Merasakan telapak tangan menyentuh pelan dahinya, Rayana mengernyit. Perlahan membuka mata, mengerjap beberapa kali untuk menyesuaikan netranya dengan pantulan cahaya lampu kamar.

"Morning."

Bibirnya menyunggingkan senyum tipis kala melihat wajah sang kekasih setelah terbangun dari mimpi buruknya.

Buruk.

Buruk sekali.

"Pintunya aku buka, kok. Tadi udah bilang Bang Yuta juga."

Rayana mengangguk pelan. Lalu mencoba bangkit dari tidurnya.

"Tiduran aja, badan kamu panas."

Mendengar itu, Rayana mengangkat telapak tangannya ke dahi. "Kok bisa?"

"Ya ... wajar, kan?" jawab Jeno ragu-ragu.

Rayana terkekeh pelan. "Kirain beneran."

"Apanya?"

"Aku tadi mimpi, rasanya nyata banget, Jen. Tapi lucu gitu, masa aku sama Bang Yuta beda ibu?"

Lelaki dengan kaus putih itu mengatupkan bibirnya rapat. Tampak bingung harus menjelaskan dengan cara apa.

"Nggak lucu, sih." Rayana menjeda seraya tertawa canggung. "Masih jam dua pagi, kamu kok bisa di sini?"

"Kamu tidur aja lagi. Mau aku ambilin air hangat dulu? Atau mau dikompres sekalian?"

"Kenapa, sih?"

Disertai senyumnya, Jeno menggeleng canggung. "Kan kamu sakit. Aku mau ngerawat, masa ditanyain kenapa?"

Rayana semakin mengernyit saat menyadari gaun yang ia pakai, ternyata bukan gaun tidur miliknya. "Jen ...?"

"Hm? Mau dipanggilin Bang Yuta?"

Rayana menatap bingung wajah lelaki yang masih tersenyum itu.

"Apa, Sayang?"

"Bukan ... mimpi?"

Jeno diam sejenak, lalu mendekat, merapikan anak rambut Rayana yang sedikit berantakan. "Tidur aja, kamu butuh istirahat."

"Beneran ... bukan mimpi?"

"Badan kamu panas, Aya."

Rayana sontak bangkit dari tidurnya. Kakinya hampir menginjak lantai kalau saja Jeno tidak menghalangi dengan memeluknya erat.

"Tidur, Rayana."

"Pengen nangis ..., tapi nggak bisa lagi," lirih Rayana, menolak paksa tubuh Jeno yang masih mendekapnya erat.

"Aku nggak pernah larang kamu nangis. Tapi untuk sekarang, jangan dulu, ya."
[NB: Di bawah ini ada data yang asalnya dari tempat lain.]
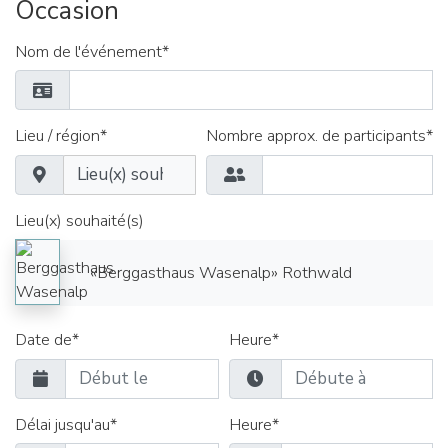
Occasion
Nom de l'événement*
Lieu / région*
Nombre approx. de participants*
Lieu(x) souhaité(s)
«Berggasthaus Wasenalp» Rothwald
Date de*
Heure*
Délai jusqu'au*
Heure*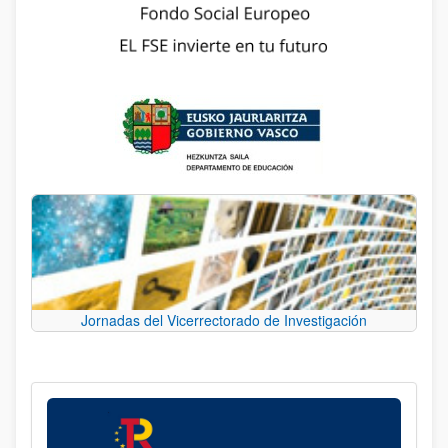
Jornadas del Vicerrectorado de Investigación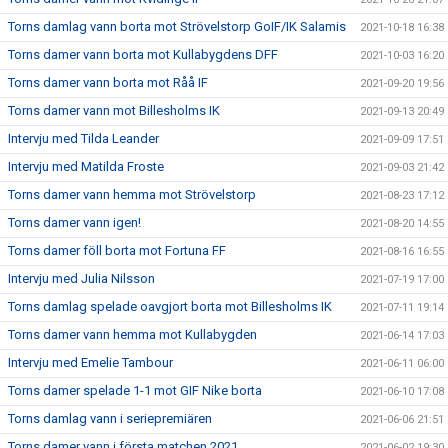
Torns damlag vann borta mot Strövelstorp GoIF/IK Salamis
2021-10-18 16:38
Torns damer vann borta mot Kullabygdens DFF
2021-10-03 16:20
Torns damer vann borta mot Råå IF
2021-09-20 19:56
Torns damer vann mot Billesholms IK
2021-09-13 20:49
Intervju med Tilda Leander
2021-09-09 17:51
Intervju med Matilda Froste
2021-09-03 21:42
Torns damer vann hemma mot Strövelstorp
2021-08-23 17:12
Torns damer vann igen!
2021-08-20 14:55
Torns damer föll borta mot Fortuna FF
2021-08-16 16:55
Intervju med Julia Nilsson
2021-07-19 17:00
Torns damlag spelade oavgjort borta mot Billesholms IK
2021-07-11 19:14
Torns damer vann hemma mot Kullabygden
2021-06-14 17:03
Intervju med Emelie Tambour
2021-06-11 06:00
Torns damer spelade 1-1 mot GIF Nike borta
2021-06-10 17:08
Torns damlag vann i seriepremiären
2021-06-06 21:51
Torns damer vann i första matchen 2021
2021-06-02 19:30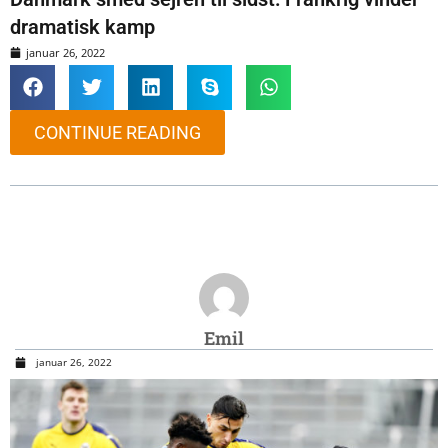
dramatisk kamp
januar 26, 2022
CONTINUE READING
Emil
januar 26, 2022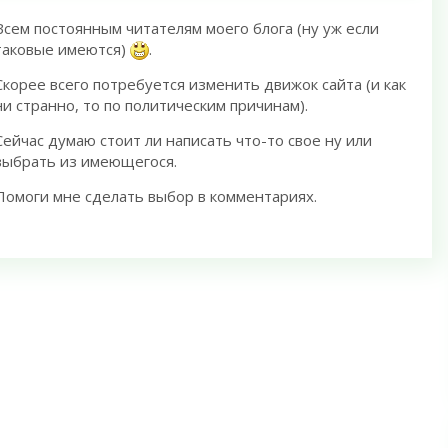
Всем постоянным читателям моего блога (ну уж если
таковые имеются)
.
Скорее всего потребуется изменить движок сайта (и как
ни странно, то по политическим причинам).
Сейчас думаю стоит ли написать что-то свое ну или
выбрать из имеющегося.
Помоги мне сделать выбор в комментариях.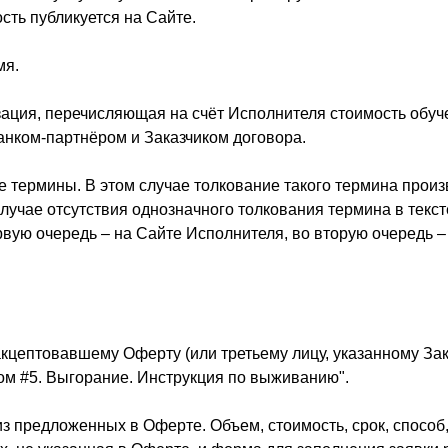
сть публикуется на Сайте.
мя.
изация, перечисляющая на счёт Исполнителя стоимость обуч
анком-партнёром и Заказчиком договора.
е термины. В этом случае толкование такого термина произ
случае отсутствия однозначного толкования термина в текс
рвую очередь – на Сайте Исполнителя, во вторую очередь
 акцептовавшему Оферту (или третьему лицу, указанному Зак
ом #5. Выгорание. Инструкция по выживанию".
 из предложенных в Оферте. Объем, стоимость, срок, способ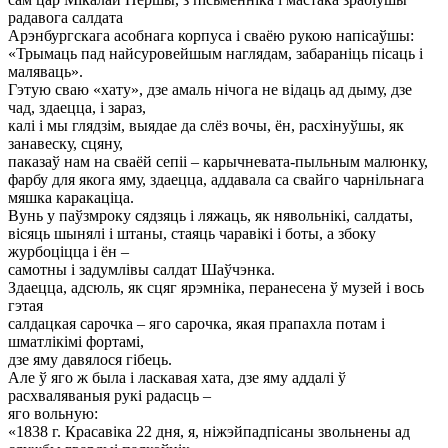
радавога салдата
Арэнбургскага асобнага корпуса і сваёю рукою напісаўшы:
«Трымаць пад найсуровейшым наглядам, забараніць пісаць і
маляваць».
Гэтую сваю «хату», дзе амаль нічога не відаць ад дыму, дзе
чад, здаецца, і зараз,
калі і мы глядзім, выядае да слёз вочы, ён, расхінуўшы, як
занавеску, сцяну,
паказаў нам на сваёй сепіі – карычневата-пыльным малюнку,
фарбу для якога яму, здаецца, аддавала са свайго чарнільнага
мяшка каракаціца.
Вунь у паўзмроку сядзяць і ляжаць, як нявольнікі, салдаты,
вісяць шынялі і штаны, стаяць чаравікі і боты, а збоку
журбоціцца і ён –
самотны і задумлівы салдат Шаўчэнка.
Здаецца, адсюль, як сцяг ярэмніка, перанесена ў музей і вось
гэтая
салдацкая сарочка – яго сарочка, якая прапахла потам і
шматлікімі фортамі,
дзе яму давялося гібець.
Але ў яго ж была і ласкавая хата, дзе яму аддалі ў
расхваляваныя рукі радасць –
яго вольную:
«1838 г. Красавіка 22 дня, я, ніжэйпадпісаны звольнены ад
"Aku ... boleh marah nggak, sih?"

"Boleh."

"Aku harusnya bersyukur, kan? Di luar sana ada banyak yang nggak punya orang tua."

Jeno melepas pelukannya, lalu menatap lekat-lekat wajah sang kekasih. "Tuhan ... nggak pernah ngasih cobaan di luar batas kemampuan hamba-Nya. Ini cobaan masa lalu, Tuhan tau kamu mampu, makanya kejadian kayak kemarin itu ada."

Perlahan, bibir yang semula diam itu, bergerak melengkung ke bawah. Mata yang sudah sendu karena menangis tadi malam, kini kembali meloloskan cairannya.

"Ssstt, udah, ya?" Jeno kembali mendekap tubuh gadisnya, menepuk-nepuk pelan punggung yang sudah bergetar hebat itu.

"Ini ... bakal jadi yang terakhir kan, Jen?" ujarnya bergetar. "Aku harus nangis berapa kali lagi?"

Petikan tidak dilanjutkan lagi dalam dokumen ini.